Digital asset company 21.co’s analyst Tom Wan believes that liquidity mining is an untapped potential in the decentralized finance (DeFi) field of Layer 1 blockchain Solana, which could increase its total value locked (TVL) from 15 billion to 170 billion US dollars.
Tom Wan pointed out on the X platform that despite a pledge rate of over 60%, only 6% (34 billion US dollars) of the pledged SOL comes from liquidity mining. In comparison, Ethereum has 32% of pledges coming from liquidity mining.
Tom Wan believes that the reason for this difference lies in the existence of an in-protocol delegation mechanism. He stated that Solana provides a simple way for SOL token pledgers to delegate SOL natively, while the liquidity mining platform Lido is one of the few early methods for delegating Ether (ETH) to earn staking rewards.
Overview of Solana liquidity mining market
Tom Wan stated that Solana’s liquidity mining tokens (LSTs) have a more balanced market share compared to Ethereum. On Ethereum, 68% of the market share comes from Lido, while LSTs on Solana are more concentrated, with the top three LSTs accounting for 80% of the market share.
Tom Wan mentioned that in the early stages, the Solana liquidity mining market was dominated by Lido’s stSOL (33%), Marinade’s mSOL (60%), and Sanctum’s scnSOL (7%), with the total market value of LSTs on Solana being less than 1 billion US dollars. He attributed the lack of adoption of liquidity mining to marketing and integration, as there were not many high-quality DeFi protocols supporting LSTs at the time, and the market focus was not on liquidity mining.

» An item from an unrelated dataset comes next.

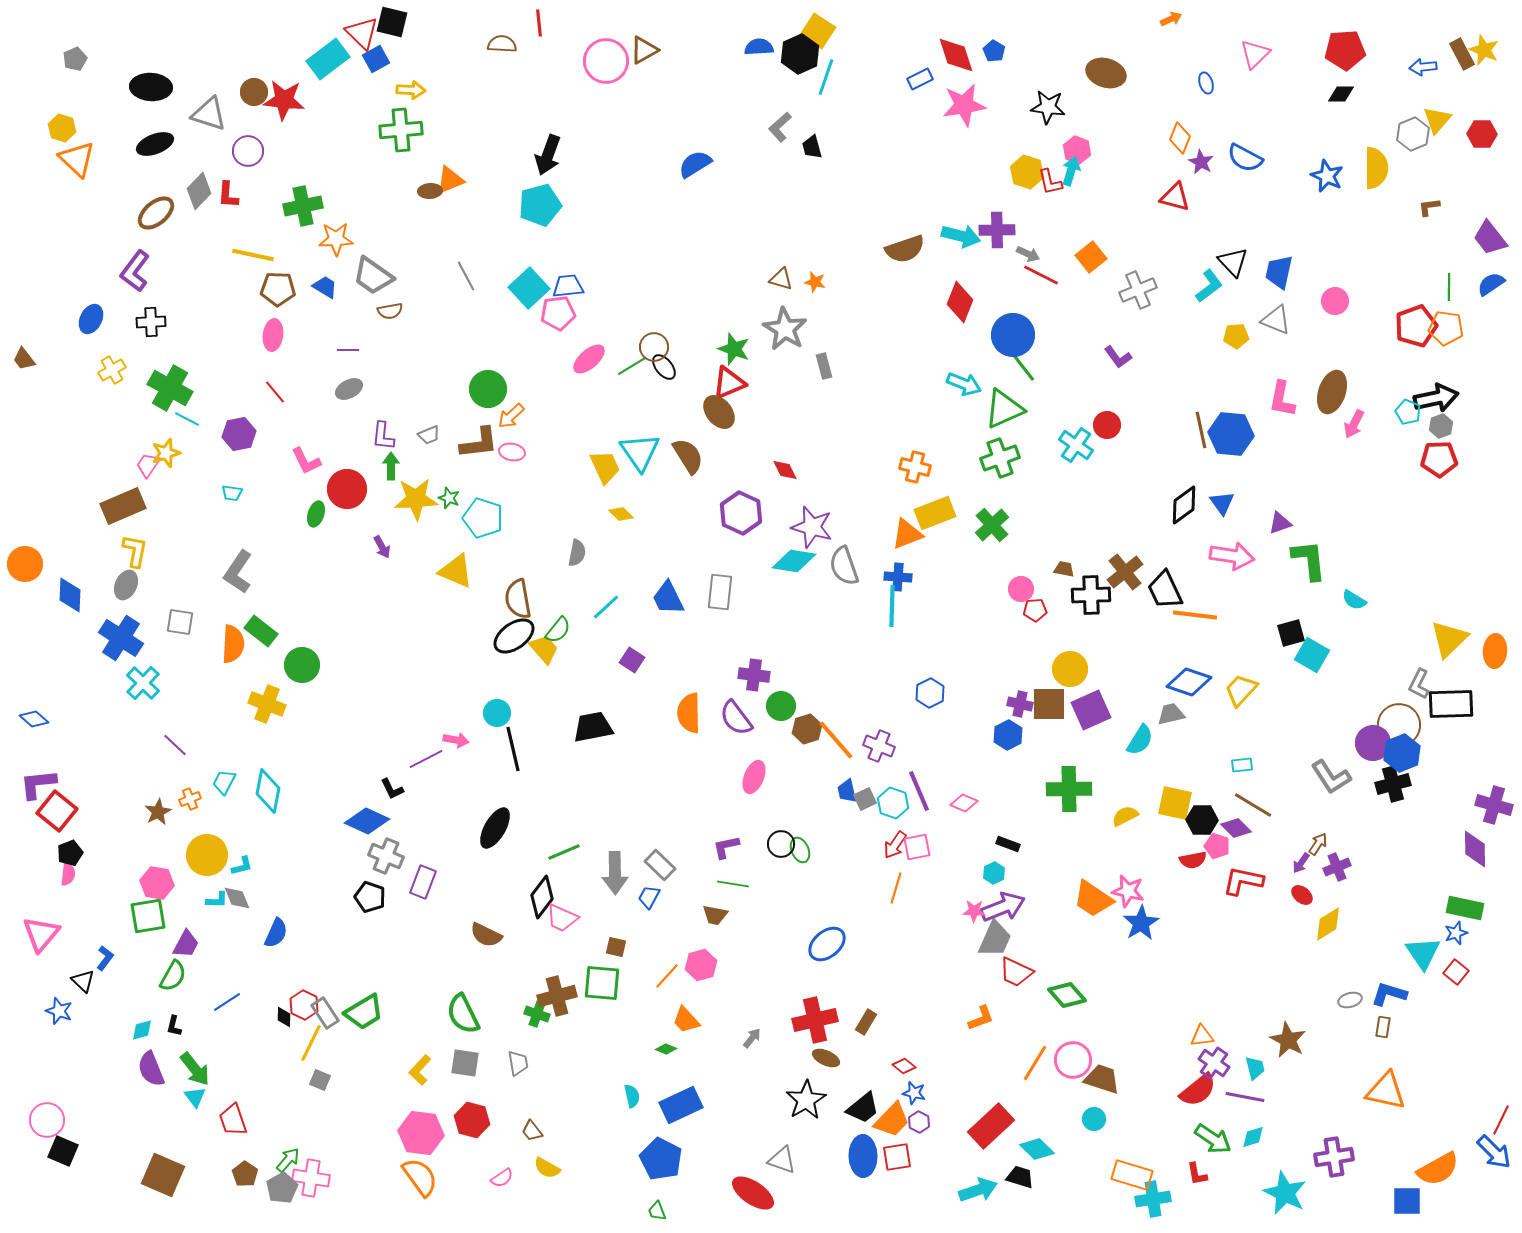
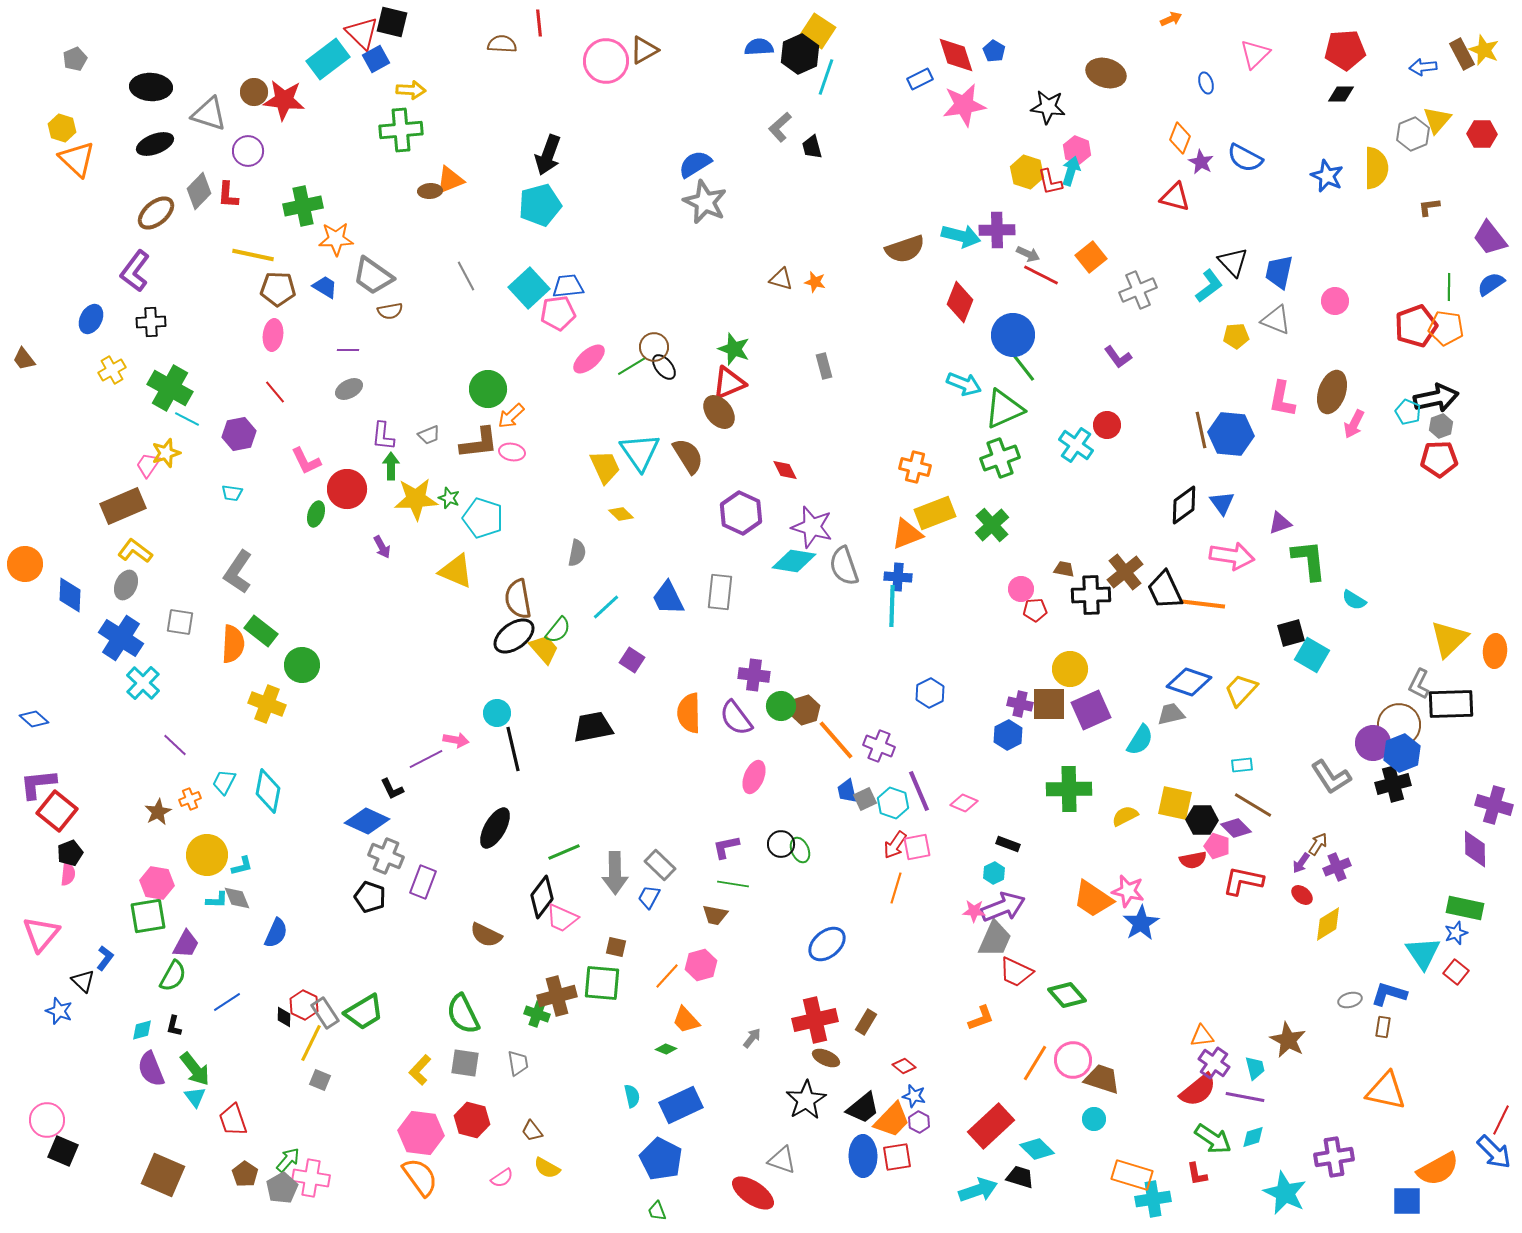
gray star at (785, 329): moved 80 px left, 127 px up; rotated 6 degrees counterclockwise
yellow L-shape at (135, 551): rotated 64 degrees counterclockwise
orange line at (1195, 615): moved 8 px right, 11 px up
brown hexagon at (807, 729): moved 2 px left, 19 px up
blue star at (914, 1093): moved 3 px down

However, with the launch of the liquidity mining protocol Jito on Solana in November 2022, which introduced the liquidity mining token jitoSOL, they managed to surpass stSOL and mSOL, becoming the most dominant liquidity mining token on Solana with a 46% market share.
How to expand the Solana liquidity mining market?
Tom Wan believes that the key factors for the success of Solana’s liquidity mining tokens include liquidity, DeFi integration, partnerships, and chain expansion as an option. He pointed out that LSTs have driven the development of the Ethereum DeFi ecosystem and can similarly help significantly increase Solana’s TVL.
Tom Wan gave an example that 40% of the TVL of Ethereum lending protocol AAVE v3 comes from wstETH (wrapped stETH), which can serve as collateral to generate income and unlock more potential for DeFi projects like Pendle, Eigenlayer, and Ethena.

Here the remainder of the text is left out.